OpenAI’s Consumer Product
OpenAI’s physical consumer product is going to be Jarvis.
Or at least, that is my suspicion. An Echo Dot-like device but with a built-in camera and radar. Casting to the television so that my AI assistant/friend can read my facial expressions and see me move about the room as it and I interact.1
There will be a monetization opportunity to skin/customize your AI’s avatar. Maybe even the opportunity to do virtual traveling or to go to virtual events with them. It definitely will play games with you.2 (and burn a ton of tokens in the process)3
The future is going to come fast.
AI Policy
Can policy hold back technology?
No. It can only delay it.
With technology, it is not a question of if we should. We will.
You can try to legislate to reduce risks, but innovation will find a way.
Instead, policy seems at best able to steer technology in certain directions. More neutrally, it wastes resources better spent elsewhere. At worst, it can set a country back generations.
It makes me uneasy to see talk of legislating technology. It is never simple. Particularly when the technology is software rather than hardware. Code is speech. It will not be stamped out.4 Working to find ways that citizens can benefit from the technology rather than trying to shape the technologies for the benefit of the citizens seems like a more prudent approach.
As our elected officials wrestle with the societal questions that are raised in this new era, I hope they realize that the genie is not going back in the bottle. And I hope we citizens use these magical AI genies to better our lives.
Disposable Identities or Privacy and Personal Data in the AI Era
I made a comment on personal data that may be being collected (either outside of an AI and being pumped into an AI or an AI company gathering data on its users) and how its value outweighs any brand damage that may result from its collection and usage coming to light.
It seems to me that political organizations that care about privacy and security may want to engage with Apple. If any corporate entity were to have the appetite for pushing forward technical standards that addressed privacy concerns it seems like it is going to be them.

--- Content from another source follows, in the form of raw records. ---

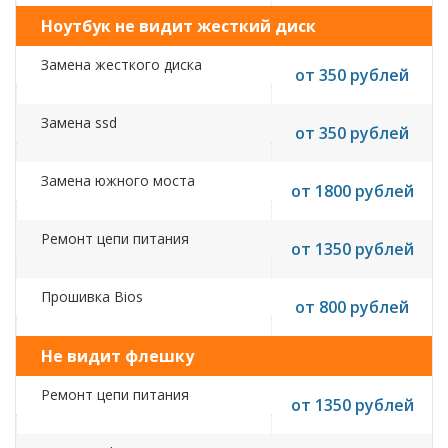
Ноутбук не видит жесткий диск
Замена жесткого диска
от 350 рублей
Замена ssd
от 350 рублей
Замена южного моста
от 1800 рублей
Ремонт цепи питания
от 1350 рублей
Прошивка Bios
от 800 рублей
Не видит флешку
Ремонт цепи питания
от 1350 рублей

One way I would like to see that go is that since we can’t limit what a company does with our information or how long they keep it once we provide it, then the next best solution is to make identities disposable. Make browser containers also generate a new email address, name, age, mother’s maiden name.
While there would certainly be technical challenges, this may also require some sort of law that overrides terms of service and allows you to use an anonymous id to register.
How would it work? I have no idea.
Being able to tie that all together (on device and with virtual card numbers from Apple Pay), and easily swap between them, would be a win for consumers and a win for Apple.
Would it be open? I’m not sure. Would it get consumers more effective privacy than any piece of legislation? Almost certainly.
Dare I say “we”?
The easing they did on content restrictions gets a little more interesting here.
Virtual sex is the solution to capex over-exuberance. (That was a fun sentence to write.)
DeCSS t-shirts could be taken as evidence of speech. Export controls not stopping the spread of encryption could be taken as evidence that it will not be stamped out.

Jarvis device insight is spot-on. User agency matters more for adoption.